Scan the records for the word "Átomos". Report each line where it occurs.
*** Data to use Section Begins ***
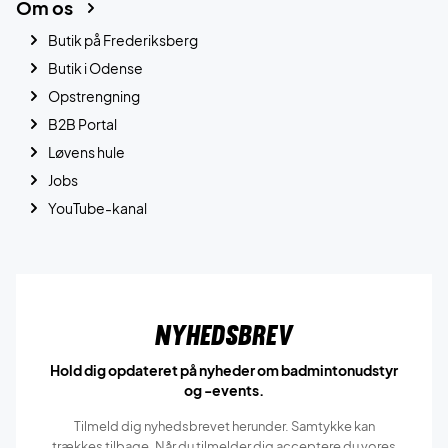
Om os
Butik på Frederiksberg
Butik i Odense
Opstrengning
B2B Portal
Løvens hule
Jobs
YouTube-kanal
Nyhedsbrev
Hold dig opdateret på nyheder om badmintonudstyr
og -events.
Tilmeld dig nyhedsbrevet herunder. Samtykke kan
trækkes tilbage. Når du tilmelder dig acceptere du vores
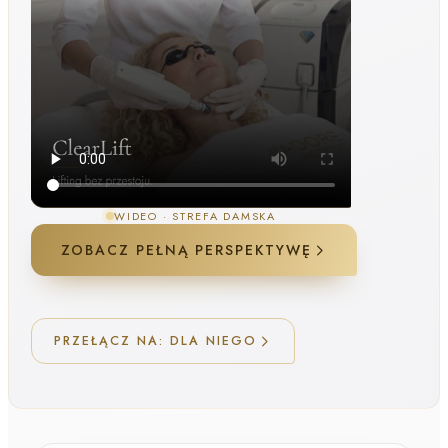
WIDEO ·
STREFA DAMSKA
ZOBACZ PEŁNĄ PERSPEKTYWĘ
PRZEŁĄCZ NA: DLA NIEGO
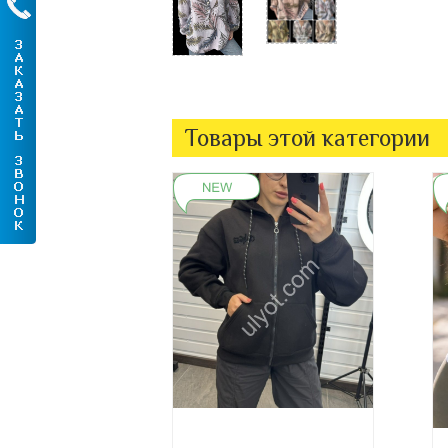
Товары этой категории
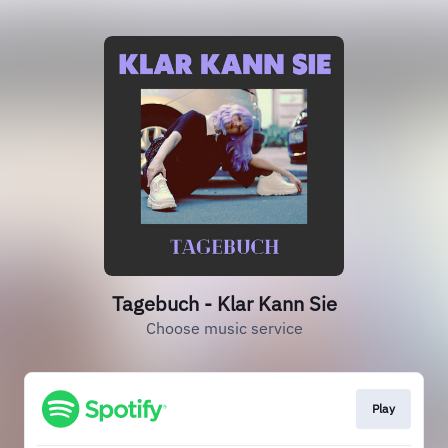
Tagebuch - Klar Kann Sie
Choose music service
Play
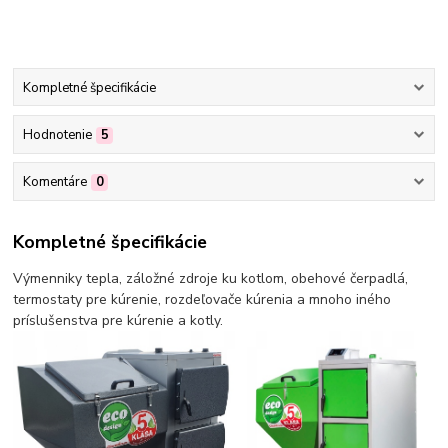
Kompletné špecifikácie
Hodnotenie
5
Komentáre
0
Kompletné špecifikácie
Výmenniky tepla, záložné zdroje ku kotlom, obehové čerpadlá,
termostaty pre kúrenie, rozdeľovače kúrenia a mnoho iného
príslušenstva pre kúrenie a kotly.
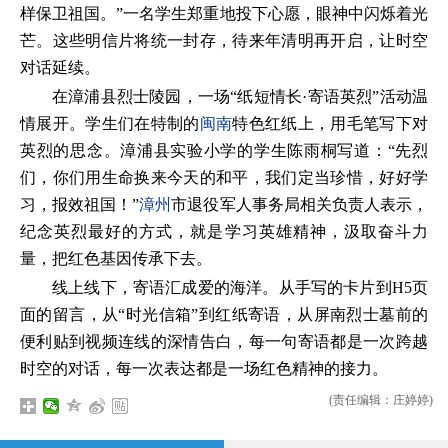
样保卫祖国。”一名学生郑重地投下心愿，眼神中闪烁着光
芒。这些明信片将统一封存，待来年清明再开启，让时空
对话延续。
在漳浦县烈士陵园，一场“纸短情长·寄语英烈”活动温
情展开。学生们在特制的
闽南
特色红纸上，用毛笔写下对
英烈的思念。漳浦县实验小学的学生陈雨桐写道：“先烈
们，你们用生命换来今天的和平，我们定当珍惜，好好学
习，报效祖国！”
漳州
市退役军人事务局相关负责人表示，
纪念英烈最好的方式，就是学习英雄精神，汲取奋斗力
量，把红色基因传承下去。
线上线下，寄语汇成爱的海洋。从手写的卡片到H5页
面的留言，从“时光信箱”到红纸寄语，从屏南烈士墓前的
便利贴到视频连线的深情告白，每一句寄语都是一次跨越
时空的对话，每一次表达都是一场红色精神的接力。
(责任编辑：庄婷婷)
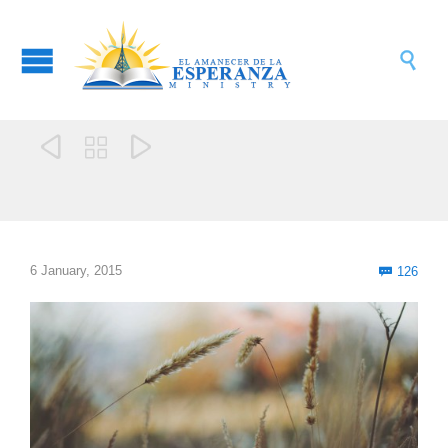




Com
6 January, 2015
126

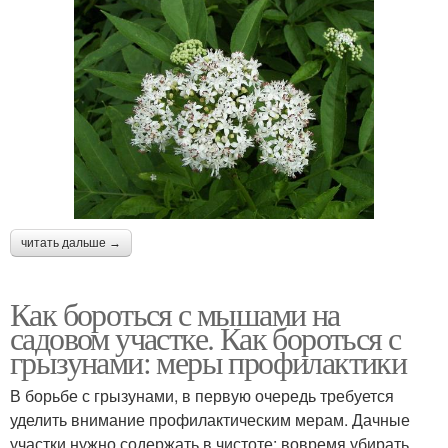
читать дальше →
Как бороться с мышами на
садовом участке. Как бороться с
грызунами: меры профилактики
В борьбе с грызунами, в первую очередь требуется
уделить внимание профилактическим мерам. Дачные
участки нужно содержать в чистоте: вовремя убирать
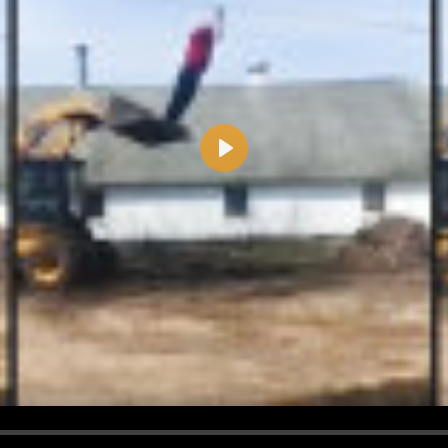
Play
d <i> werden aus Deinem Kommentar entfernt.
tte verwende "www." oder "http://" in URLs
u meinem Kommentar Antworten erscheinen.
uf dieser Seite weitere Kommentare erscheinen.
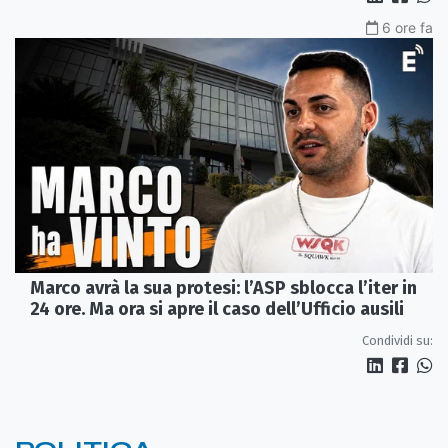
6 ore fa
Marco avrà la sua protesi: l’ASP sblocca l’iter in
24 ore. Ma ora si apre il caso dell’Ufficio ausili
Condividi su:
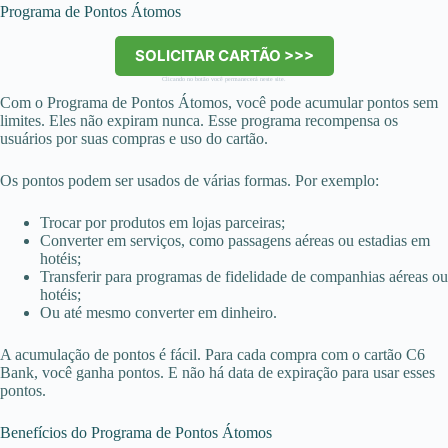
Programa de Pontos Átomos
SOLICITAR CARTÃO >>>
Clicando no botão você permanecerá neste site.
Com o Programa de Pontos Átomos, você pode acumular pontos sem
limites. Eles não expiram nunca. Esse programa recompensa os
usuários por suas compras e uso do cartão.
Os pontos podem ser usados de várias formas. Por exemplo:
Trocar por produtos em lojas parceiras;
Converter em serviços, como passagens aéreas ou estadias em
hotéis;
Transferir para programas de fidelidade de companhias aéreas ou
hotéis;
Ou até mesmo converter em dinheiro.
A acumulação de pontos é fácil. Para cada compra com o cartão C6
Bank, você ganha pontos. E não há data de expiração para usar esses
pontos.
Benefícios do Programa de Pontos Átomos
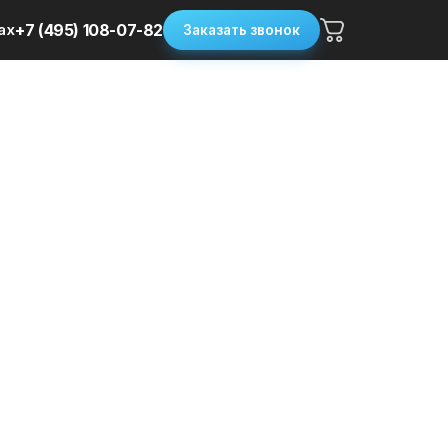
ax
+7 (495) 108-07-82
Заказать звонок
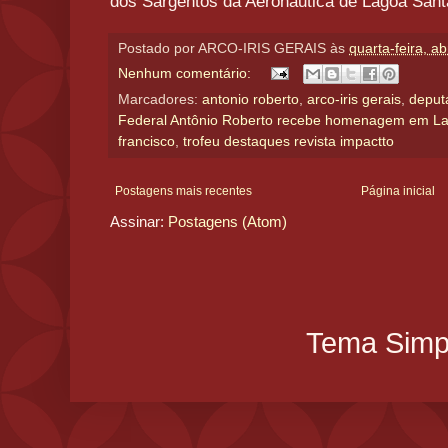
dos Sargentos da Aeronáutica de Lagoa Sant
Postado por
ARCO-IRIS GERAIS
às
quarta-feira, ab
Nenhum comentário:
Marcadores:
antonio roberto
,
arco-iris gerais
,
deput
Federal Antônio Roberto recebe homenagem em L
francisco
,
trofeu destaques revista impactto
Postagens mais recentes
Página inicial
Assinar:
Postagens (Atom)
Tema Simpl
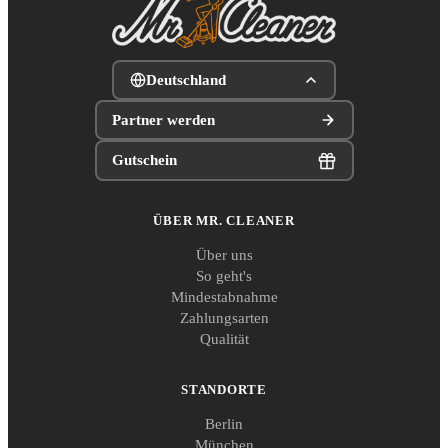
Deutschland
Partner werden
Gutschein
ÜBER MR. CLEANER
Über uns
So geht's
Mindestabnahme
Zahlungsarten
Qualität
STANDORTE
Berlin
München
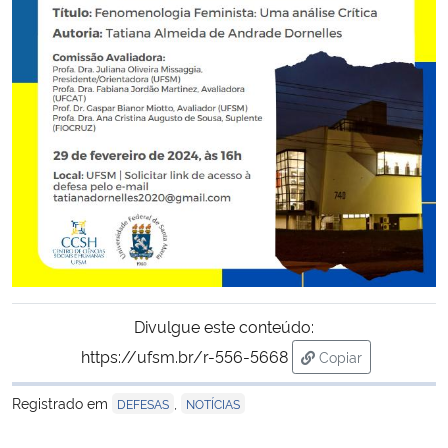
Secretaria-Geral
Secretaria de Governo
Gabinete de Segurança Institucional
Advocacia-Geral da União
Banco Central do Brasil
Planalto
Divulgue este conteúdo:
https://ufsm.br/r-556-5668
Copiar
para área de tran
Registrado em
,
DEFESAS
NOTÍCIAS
*** Data to use Section Ends ***
> Answer
Programa de Pontos Átomos
Com o Programa de Pontos Átomos, você pode acumular pontos sem
Benefícios do Programa de Pontos Átomos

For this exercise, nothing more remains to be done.